Oh, the irony!
I'm not going to list the charges of sexual harassment and assault against Andrew Cuomo, mainly because they've grown exponentially in the past few days, and besides, you, as a follower of this blog, are smart enough to know all about them. But they're pretty serious, ranging from inappropriate touching to outright grabbing. Not by the you-know-what (while the pandemic has caused me to start dropping a whole arsenal of f-bombs, I'm not going to start using that word), but still an incredibly stupid thing to do. Cuomo has denied all of these allegations and thus insinuated that all of the women who are speaking up against him are liars, but, as with Bill Cosby, Cuomo has so many accusers that you have to figure that they can't all be lying.
Some folks have defended Cuomo's overdone glad-handling of women in his office as typical Italian-style physical expression, though his insistence that women in his employment doll themselves up for their jobs is only excused by the boss's Italian ethnicity if his name is Dolce or Gabbana and the employees walk up and down a runway wearing the boss's work. Cuomo has suggested that he's being accused of sexual harassment because he isn't part of the insider club in Albany, which would have much more resonance coming from a governorwho had not once been the New York State Attorney General, who had not been married to a Kennedy, and whose dad was not also governor of New York. Meanwhile, Cuomo's defenders have suggested that this scandal is a plot by Republicans to get Democrats to turn on the governor . . . and distract people from the serious issues of the day. You mean, like the issue of Cuomo undercounting COVID deaths in New York State nursing homes?

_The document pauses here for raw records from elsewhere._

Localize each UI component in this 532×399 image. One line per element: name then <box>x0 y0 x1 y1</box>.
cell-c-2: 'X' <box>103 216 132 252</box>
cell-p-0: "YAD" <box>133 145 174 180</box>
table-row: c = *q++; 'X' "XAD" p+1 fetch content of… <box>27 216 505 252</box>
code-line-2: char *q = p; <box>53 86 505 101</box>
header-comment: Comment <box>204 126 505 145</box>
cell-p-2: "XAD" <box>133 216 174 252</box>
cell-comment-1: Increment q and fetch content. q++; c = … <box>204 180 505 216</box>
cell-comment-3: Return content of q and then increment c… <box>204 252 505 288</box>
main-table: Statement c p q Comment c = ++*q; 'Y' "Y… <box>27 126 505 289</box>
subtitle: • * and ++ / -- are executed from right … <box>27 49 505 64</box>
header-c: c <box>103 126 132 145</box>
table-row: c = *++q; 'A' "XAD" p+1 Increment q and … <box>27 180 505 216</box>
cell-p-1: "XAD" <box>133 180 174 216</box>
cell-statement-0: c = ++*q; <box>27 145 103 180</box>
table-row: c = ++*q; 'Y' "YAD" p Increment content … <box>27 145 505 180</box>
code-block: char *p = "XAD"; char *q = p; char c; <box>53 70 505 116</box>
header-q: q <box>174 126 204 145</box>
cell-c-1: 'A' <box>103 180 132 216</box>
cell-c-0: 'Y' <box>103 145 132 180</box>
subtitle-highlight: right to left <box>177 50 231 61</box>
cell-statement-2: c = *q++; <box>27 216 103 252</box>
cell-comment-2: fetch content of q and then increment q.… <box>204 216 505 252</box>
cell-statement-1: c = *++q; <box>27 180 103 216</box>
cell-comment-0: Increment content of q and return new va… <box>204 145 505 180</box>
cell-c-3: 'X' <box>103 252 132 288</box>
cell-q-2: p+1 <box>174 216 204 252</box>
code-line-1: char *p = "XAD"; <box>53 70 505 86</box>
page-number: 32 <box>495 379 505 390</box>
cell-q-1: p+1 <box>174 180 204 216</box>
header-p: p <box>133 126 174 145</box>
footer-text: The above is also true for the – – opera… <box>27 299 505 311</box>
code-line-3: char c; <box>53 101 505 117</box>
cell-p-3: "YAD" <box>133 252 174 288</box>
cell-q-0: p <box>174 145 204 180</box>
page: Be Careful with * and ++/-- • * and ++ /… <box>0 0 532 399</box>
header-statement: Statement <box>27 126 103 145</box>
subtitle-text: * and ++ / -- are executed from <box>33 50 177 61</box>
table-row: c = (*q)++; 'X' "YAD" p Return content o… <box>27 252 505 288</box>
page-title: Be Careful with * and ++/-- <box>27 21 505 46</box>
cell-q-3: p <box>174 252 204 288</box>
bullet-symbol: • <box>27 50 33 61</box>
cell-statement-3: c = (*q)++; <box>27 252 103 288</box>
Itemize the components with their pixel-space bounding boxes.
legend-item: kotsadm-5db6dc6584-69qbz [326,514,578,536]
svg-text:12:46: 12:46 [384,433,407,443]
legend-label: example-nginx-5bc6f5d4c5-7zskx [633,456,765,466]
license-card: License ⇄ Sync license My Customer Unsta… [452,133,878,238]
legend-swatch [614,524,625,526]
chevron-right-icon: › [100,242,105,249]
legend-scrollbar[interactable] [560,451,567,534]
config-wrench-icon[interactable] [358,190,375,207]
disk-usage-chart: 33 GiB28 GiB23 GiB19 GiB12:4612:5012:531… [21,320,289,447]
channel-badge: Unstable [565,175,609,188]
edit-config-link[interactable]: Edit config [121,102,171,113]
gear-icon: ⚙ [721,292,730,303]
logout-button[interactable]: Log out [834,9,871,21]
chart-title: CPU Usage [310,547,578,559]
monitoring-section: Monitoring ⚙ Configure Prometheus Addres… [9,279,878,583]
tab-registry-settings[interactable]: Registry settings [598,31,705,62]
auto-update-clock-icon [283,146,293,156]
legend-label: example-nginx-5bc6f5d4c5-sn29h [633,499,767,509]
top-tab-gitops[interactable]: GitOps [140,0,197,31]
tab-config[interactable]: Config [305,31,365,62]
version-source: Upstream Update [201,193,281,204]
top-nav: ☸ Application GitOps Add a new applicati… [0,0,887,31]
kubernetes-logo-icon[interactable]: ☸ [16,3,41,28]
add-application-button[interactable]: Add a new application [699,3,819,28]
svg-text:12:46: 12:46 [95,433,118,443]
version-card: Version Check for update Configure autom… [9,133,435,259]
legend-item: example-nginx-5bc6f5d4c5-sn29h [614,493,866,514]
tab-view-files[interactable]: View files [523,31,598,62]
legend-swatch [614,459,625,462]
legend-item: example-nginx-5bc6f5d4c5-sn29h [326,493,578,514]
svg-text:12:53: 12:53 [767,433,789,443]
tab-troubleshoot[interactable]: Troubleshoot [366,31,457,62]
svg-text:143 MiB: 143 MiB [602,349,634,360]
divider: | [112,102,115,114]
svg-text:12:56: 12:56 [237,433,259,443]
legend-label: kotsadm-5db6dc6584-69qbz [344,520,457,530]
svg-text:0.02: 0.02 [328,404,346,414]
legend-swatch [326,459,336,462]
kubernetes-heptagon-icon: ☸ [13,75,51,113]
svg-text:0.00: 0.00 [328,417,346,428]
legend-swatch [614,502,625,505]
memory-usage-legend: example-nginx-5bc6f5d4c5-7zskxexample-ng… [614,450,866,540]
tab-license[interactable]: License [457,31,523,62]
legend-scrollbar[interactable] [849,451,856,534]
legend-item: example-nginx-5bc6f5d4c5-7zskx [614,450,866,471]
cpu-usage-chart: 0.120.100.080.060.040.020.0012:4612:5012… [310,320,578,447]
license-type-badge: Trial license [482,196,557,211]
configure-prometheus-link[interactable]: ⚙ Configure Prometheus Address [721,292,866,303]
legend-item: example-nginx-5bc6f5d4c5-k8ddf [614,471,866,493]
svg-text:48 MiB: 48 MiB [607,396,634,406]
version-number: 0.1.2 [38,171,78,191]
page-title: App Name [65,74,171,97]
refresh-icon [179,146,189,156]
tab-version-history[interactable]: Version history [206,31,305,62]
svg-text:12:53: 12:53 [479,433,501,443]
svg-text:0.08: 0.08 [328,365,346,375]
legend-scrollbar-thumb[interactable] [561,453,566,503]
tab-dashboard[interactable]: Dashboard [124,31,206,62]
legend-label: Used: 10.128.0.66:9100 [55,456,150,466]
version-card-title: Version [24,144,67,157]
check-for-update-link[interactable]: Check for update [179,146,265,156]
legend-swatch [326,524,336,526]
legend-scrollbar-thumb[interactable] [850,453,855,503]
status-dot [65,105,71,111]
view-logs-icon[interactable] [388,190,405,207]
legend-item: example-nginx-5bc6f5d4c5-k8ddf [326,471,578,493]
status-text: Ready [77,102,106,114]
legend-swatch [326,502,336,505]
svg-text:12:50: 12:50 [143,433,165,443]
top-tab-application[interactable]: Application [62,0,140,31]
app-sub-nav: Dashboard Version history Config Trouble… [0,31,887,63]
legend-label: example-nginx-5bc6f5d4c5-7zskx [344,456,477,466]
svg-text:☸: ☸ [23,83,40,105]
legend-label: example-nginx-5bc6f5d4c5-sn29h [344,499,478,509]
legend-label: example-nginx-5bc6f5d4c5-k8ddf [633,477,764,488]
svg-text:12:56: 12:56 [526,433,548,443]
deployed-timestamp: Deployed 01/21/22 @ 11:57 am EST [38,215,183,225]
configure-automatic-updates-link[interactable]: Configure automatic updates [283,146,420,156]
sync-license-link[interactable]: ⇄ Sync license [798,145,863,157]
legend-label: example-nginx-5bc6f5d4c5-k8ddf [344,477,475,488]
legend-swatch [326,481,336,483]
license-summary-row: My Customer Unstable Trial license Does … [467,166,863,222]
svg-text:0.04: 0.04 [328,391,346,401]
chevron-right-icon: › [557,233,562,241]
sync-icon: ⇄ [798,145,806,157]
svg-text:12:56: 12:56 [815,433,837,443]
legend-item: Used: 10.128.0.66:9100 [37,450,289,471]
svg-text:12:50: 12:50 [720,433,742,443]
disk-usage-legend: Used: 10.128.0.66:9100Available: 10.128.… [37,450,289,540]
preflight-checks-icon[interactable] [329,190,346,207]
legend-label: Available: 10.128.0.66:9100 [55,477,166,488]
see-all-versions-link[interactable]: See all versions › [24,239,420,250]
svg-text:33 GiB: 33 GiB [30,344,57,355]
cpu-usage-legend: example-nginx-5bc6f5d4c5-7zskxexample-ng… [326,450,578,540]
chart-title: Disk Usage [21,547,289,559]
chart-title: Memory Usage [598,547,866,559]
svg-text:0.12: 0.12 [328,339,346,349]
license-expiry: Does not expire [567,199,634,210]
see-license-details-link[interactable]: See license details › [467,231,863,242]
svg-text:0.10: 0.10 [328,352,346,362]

Many New York politicians are angrily demanding his resignation, but Cuomo remains self-righteously defiant and refuses to step down, insisting that he will be vindicated. Sounds like the words of a Republican President who served about fifty years ago. I've seen this before with other public figures - they deny the charges against them, they're convinced that they've done effective damage control, the press makes it clear that they have most certainly not done so, and then they start getting really ornery when they feel the heat and the pressure against them. And eventually, they fall . And when they land, they land hard. It happened to Richard Nixon. It happened to Gary Hart. And now it's happening to Andrew Cuomo. Stories of abuse and bullying in his office - more so toward women than men - and stories of similar behavior at home - Kerry Kennedy, his ex-wife, said she had to sleep in a locked bathroom near the end of her marriage to Cuomo - are already taking their toll. Cuomo's not the only political figure to go from being an icon to a joke, but this time it's a pretty bad joke that's no laughing matter.